The records are to be copied word for word, and the pictures dropped.

== == ==

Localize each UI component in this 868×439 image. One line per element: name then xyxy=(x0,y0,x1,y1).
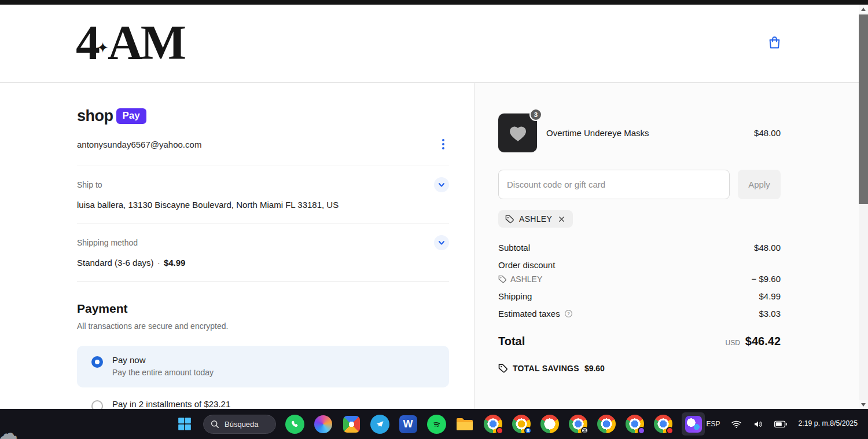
folder-icon xyxy=(456,417,473,431)
radio-unselected-icon[interactable] xyxy=(91,400,103,409)
shipping-method-section: Shipping method Standard (3-6 days) · $4… xyxy=(77,224,449,281)
payment-option-label: Pay now xyxy=(112,355,214,365)
apply-discount-button[interactable]: Apply xyxy=(738,170,781,199)
chrome-profile-7-icon[interactable] xyxy=(653,414,673,434)
bag-icon xyxy=(767,35,782,50)
file-explorer-icon[interactable] xyxy=(455,414,475,434)
cart-button[interactable] xyxy=(764,32,785,54)
language-indicator[interactable]: ESP xyxy=(705,419,721,429)
scrollbar xyxy=(859,5,868,409)
notification-badge xyxy=(666,427,674,434)
brand-text-right: AM xyxy=(108,16,184,69)
taskbar-pinned-apps: Búsqueda W xyxy=(175,412,705,436)
brand-logo[interactable]: 4✦AM xyxy=(76,17,184,68)
window-top-strip xyxy=(0,0,868,5)
pinned-app-icon[interactable] xyxy=(341,414,361,434)
taskbar: ☁ Búsqueda W xyxy=(0,409,868,439)
search-label: Búsqueda xyxy=(225,420,259,429)
total-row: Total USD $46.42 xyxy=(498,335,781,348)
site-header: 4✦AM xyxy=(0,5,859,83)
discount-form: Apply xyxy=(498,170,781,199)
taskbar-search[interactable]: Búsqueda xyxy=(203,415,276,434)
quantity-badge: 3 xyxy=(529,108,542,121)
shipping-method-name: Standard (3-6 days) xyxy=(77,258,154,268)
shop-wordmark: shop xyxy=(77,107,113,125)
chrome-profile-1-icon[interactable] xyxy=(483,414,503,434)
chrome-profile-5-icon[interactable] xyxy=(597,414,616,434)
chrome-profile-2-icon[interactable]: S xyxy=(512,414,531,434)
pay-badge: Pay xyxy=(116,108,146,124)
applied-discount-chip: ASHLEY xyxy=(498,210,573,228)
taxes-value: $3.03 xyxy=(759,309,781,319)
arrow-down-icon xyxy=(861,403,866,407)
discount-code-label: ASHLEY xyxy=(519,214,552,224)
radio-selected-icon[interactable] xyxy=(91,356,103,368)
account-row: antonysunday6567@yahoo.com xyxy=(77,137,449,152)
checkout-main: shop Pay antonysunday6567@yahoo.com Ship… xyxy=(0,83,859,409)
start-button[interactable] xyxy=(175,414,194,434)
scroll-up-button[interactable] xyxy=(859,5,868,13)
spotify-icon[interactable] xyxy=(426,414,446,434)
shipping-method-expand-button[interactable] xyxy=(434,235,449,250)
total-value: $46.42 xyxy=(745,335,781,348)
clock[interactable]: 2:19 p. m. 8/5/2025 xyxy=(797,418,859,430)
battery-icon[interactable] xyxy=(773,419,788,429)
order-discount-label: Order discount xyxy=(498,260,555,270)
discount-code-input[interactable] xyxy=(498,170,730,199)
notification-badge xyxy=(638,427,645,434)
total-currency: USD xyxy=(725,339,740,347)
tray-date: 8/5/2025 xyxy=(830,419,858,429)
tag-icon xyxy=(498,275,506,283)
payment-subtitle: All transactions are secure and encrypte… xyxy=(77,321,449,331)
chrome-profile-4-icon[interactable] xyxy=(568,414,588,434)
screen: 4✦AM shop Pay antonysunday6567@yahoo.com… xyxy=(0,0,868,439)
tag-icon xyxy=(505,215,514,224)
total-savings-value: $9.60 xyxy=(584,364,605,373)
payment-option-pay-now[interactable]: Pay now Pay the entire amount today xyxy=(77,346,449,387)
windows-icon xyxy=(177,416,192,431)
ship-to-section: Ship to luisa ballera, 13130 Biscayne Bo… xyxy=(77,166,449,224)
shipping-method-value: Standard (3-6 days) · $4.99 xyxy=(77,258,449,268)
payment-option-installments[interactable]: Pay in 2 installments of $23.21 Pay ever… xyxy=(77,390,449,409)
avatar-badge xyxy=(581,427,589,434)
shipping-row: Shipping $4.99 xyxy=(498,291,781,301)
copilot-icon[interactable] xyxy=(313,414,333,434)
notification-badge xyxy=(496,427,503,434)
kebab-icon xyxy=(442,139,444,141)
line-item: 3 Overtime Undereye Masks $48.00 xyxy=(498,114,781,152)
total-savings-label: TOTAL SAVINGS xyxy=(513,364,579,373)
ship-to-expand-button[interactable] xyxy=(434,177,449,192)
chrome-profile-3-icon[interactable] xyxy=(540,414,560,434)
shipping-label: Shipping xyxy=(498,291,532,301)
subtotal-row: Subtotal $48.00 xyxy=(498,243,781,253)
word-icon[interactable]: W xyxy=(398,414,418,434)
volume-icon[interactable] xyxy=(752,418,764,430)
whatsapp-icon[interactable] xyxy=(285,414,304,434)
order-discount-row: Order discount xyxy=(498,260,781,270)
remove-discount-button[interactable] xyxy=(557,215,566,224)
scrollbar-thumb[interactable] xyxy=(859,14,868,204)
taxes-label: Estimated taxes xyxy=(498,309,560,319)
account-menu-button[interactable] xyxy=(437,137,449,152)
chrome-profile-6-icon[interactable] xyxy=(625,414,645,434)
total-savings-row: TOTAL SAVINGS $9.60 xyxy=(498,364,781,373)
close-icon xyxy=(558,216,565,222)
order-discount-code-row: ASHLEY − $9.60 xyxy=(498,274,781,284)
active-app-icon[interactable] xyxy=(682,412,705,436)
scroll-down-button[interactable] xyxy=(859,400,868,409)
shipping-method-label: Shipping method xyxy=(77,238,138,247)
checkout-form: shop Pay antonysunday6567@yahoo.com Ship… xyxy=(77,83,449,409)
help-icon[interactable]: ? xyxy=(564,309,573,318)
system-tray: ESP 2:19 p. m. 8/5/2025 xyxy=(705,418,859,430)
wifi-icon[interactable] xyxy=(730,418,743,430)
total-label: Total xyxy=(498,335,525,348)
divider xyxy=(77,281,449,282)
shipping-method-price: $4.99 xyxy=(164,258,186,268)
customer-email: antonysunday6567@yahoo.com xyxy=(77,140,201,149)
shop-pay-logo: shop Pay xyxy=(77,107,449,125)
svg-text:?: ? xyxy=(567,311,570,316)
tray-time: 2:19 p. m. xyxy=(798,419,830,429)
telegram-icon[interactable] xyxy=(370,414,389,434)
widgets-weather-icon[interactable]: ☁ xyxy=(0,420,19,439)
tag-icon xyxy=(498,364,507,373)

== == ==

→ **RESPONSE**:
Localize each UI component in this 868×439 image. One line per element: name then xyxy=(x0,y0,x1,y1).
folder-icon xyxy=(456,417,473,431)
radio-unselected-icon[interactable] xyxy=(91,400,103,409)
shipping-method-section: Shipping method Standard (3-6 days) · $4… xyxy=(77,224,449,281)
payment-option-label: Pay now xyxy=(112,355,214,365)
apply-discount-button[interactable]: Apply xyxy=(738,170,781,199)
chrome-profile-7-icon[interactable] xyxy=(653,414,673,434)
bag-icon xyxy=(767,35,782,50)
file-explorer-icon[interactable] xyxy=(455,414,475,434)
cart-button[interactable] xyxy=(764,32,785,54)
language-indicator[interactable]: ESP xyxy=(705,419,721,429)
scrollbar xyxy=(859,5,868,409)
notification-badge xyxy=(666,427,674,434)
brand-text-right: AM xyxy=(108,16,184,69)
taskbar-pinned-apps: Búsqueda W xyxy=(175,412,705,436)
brand-logo[interactable]: 4✦AM xyxy=(76,17,184,68)
window-top-strip xyxy=(0,0,868,5)
pinned-app-icon[interactable] xyxy=(341,414,361,434)
taskbar: ☁ Búsqueda W xyxy=(0,409,868,439)
search-label: Búsqueda xyxy=(225,420,259,429)
total-row: Total USD $46.42 xyxy=(498,335,781,348)
site-header: 4✦AM xyxy=(0,5,859,83)
discount-form: Apply xyxy=(498,170,781,199)
taskbar-search[interactable]: Búsqueda xyxy=(203,415,276,434)
quantity-badge: 3 xyxy=(529,108,542,121)
shipping-method-name: Standard (3-6 days) xyxy=(77,258,154,268)
shop-wordmark: shop xyxy=(77,107,113,125)
chrome-profile-1-icon[interactable] xyxy=(483,414,503,434)
chrome-profile-5-icon[interactable] xyxy=(597,414,616,434)
chrome-profile-2-icon[interactable]: S xyxy=(512,414,531,434)
pay-badge: Pay xyxy=(116,108,146,124)
applied-discount-chip: ASHLEY xyxy=(498,210,573,228)
taxes-value: $3.03 xyxy=(759,309,781,319)
arrow-down-icon xyxy=(861,403,866,407)
discount-code-label: ASHLEY xyxy=(519,214,552,224)
radio-selected-icon[interactable] xyxy=(91,356,103,368)
account-row: antonysunday6567@yahoo.com xyxy=(77,137,449,152)
checkout-main: shop Pay antonysunday6567@yahoo.com Ship… xyxy=(0,83,859,409)
start-button[interactable] xyxy=(175,414,194,434)
scroll-up-button[interactable] xyxy=(859,5,868,13)
spotify-icon[interactable] xyxy=(426,414,446,434)
shipping-method-expand-button[interactable] xyxy=(434,235,449,250)
total-value: $46.42 xyxy=(745,335,781,348)
clock[interactable]: 2:19 p. m. 8/5/2025 xyxy=(797,418,859,430)
battery-icon[interactable] xyxy=(773,419,788,429)
order-discount-label: Order discount xyxy=(498,260,555,270)
discount-code-input[interactable] xyxy=(498,170,730,199)
notification-badge xyxy=(638,427,645,434)
total-currency: USD xyxy=(725,339,740,347)
tray-date: 8/5/2025 xyxy=(830,419,858,429)
tag-icon xyxy=(498,275,506,283)
payment-subtitle: All transactions are secure and encrypte… xyxy=(77,321,449,331)
chrome-profile-4-icon[interactable] xyxy=(568,414,588,434)
screen: 4✦AM shop Pay antonysunday6567@yahoo.com… xyxy=(0,0,868,439)
tag-icon xyxy=(505,215,514,224)
total-savings-value: $9.60 xyxy=(584,364,605,373)
payment-option-pay-now[interactable]: Pay now Pay the entire amount today xyxy=(77,346,449,387)
windows-icon xyxy=(177,416,192,431)
ship-to-section: Ship to luisa ballera, 13130 Biscayne Bo… xyxy=(77,166,449,224)
shipping-method-value: Standard (3-6 days) · $4.99 xyxy=(77,258,449,268)
payment-option-installments[interactable]: Pay in 2 installments of $23.21 Pay ever… xyxy=(77,390,449,409)
avatar-badge xyxy=(581,427,589,434)
shipping-row: Shipping $4.99 xyxy=(498,291,781,301)
copilot-icon[interactable] xyxy=(313,414,333,434)
notification-badge xyxy=(496,427,503,434)
kebab-icon xyxy=(442,139,444,141)
line-item: 3 Overtime Undereye Masks $48.00 xyxy=(498,114,781,152)
total-savings-label: TOTAL SAVINGS xyxy=(513,364,579,373)
ship-to-expand-button[interactable] xyxy=(434,177,449,192)
chrome-profile-3-icon[interactable] xyxy=(540,414,560,434)
shipping-label: Shipping xyxy=(498,291,532,301)
subtotal-row: Subtotal $48.00 xyxy=(498,243,781,253)
word-icon[interactable]: W xyxy=(398,414,418,434)
volume-icon[interactable] xyxy=(752,418,764,430)
whatsapp-icon[interactable] xyxy=(285,414,304,434)
order-discount-row: Order discount xyxy=(498,260,781,270)
remove-discount-button[interactable] xyxy=(557,215,566,224)
scrollbar-thumb[interactable] xyxy=(859,14,868,204)
taxes-label: Estimated taxes xyxy=(498,309,560,319)
account-menu-button[interactable] xyxy=(437,137,449,152)
chrome-profile-6-icon[interactable] xyxy=(625,414,645,434)
total-savings-row: TOTAL SAVINGS $9.60 xyxy=(498,364,781,373)
close-icon xyxy=(558,216,565,222)
order-discount-code-row: ASHLEY − $9.60 xyxy=(498,274,781,284)
active-app-icon[interactable] xyxy=(682,412,705,436)
scroll-down-button[interactable] xyxy=(859,400,868,409)
shipping-method-label: Shipping method xyxy=(77,238,138,247)
checkout-form: shop Pay antonysunday6567@yahoo.com Ship… xyxy=(77,83,449,409)
help-icon[interactable]: ? xyxy=(564,309,573,318)
system-tray: ESP 2:19 p. m. 8/5/2025 xyxy=(705,418,859,430)
wifi-icon[interactable] xyxy=(730,418,743,430)
total-label: Total xyxy=(498,335,525,348)
divider xyxy=(77,281,449,282)
shipping-method-price: $4.99 xyxy=(164,258,186,268)
customer-email: antonysunday6567@yahoo.com xyxy=(77,140,201,149)
shop-pay-logo: shop Pay xyxy=(77,107,449,125)
svg-text:?: ? xyxy=(567,311,570,316)
tray-time: 2:19 p. m. xyxy=(798,419,830,429)
telegram-icon[interactable] xyxy=(370,414,389,434)
widgets-weather-icon[interactable]: ☁ xyxy=(0,420,19,439)
tag-icon xyxy=(498,364,507,373)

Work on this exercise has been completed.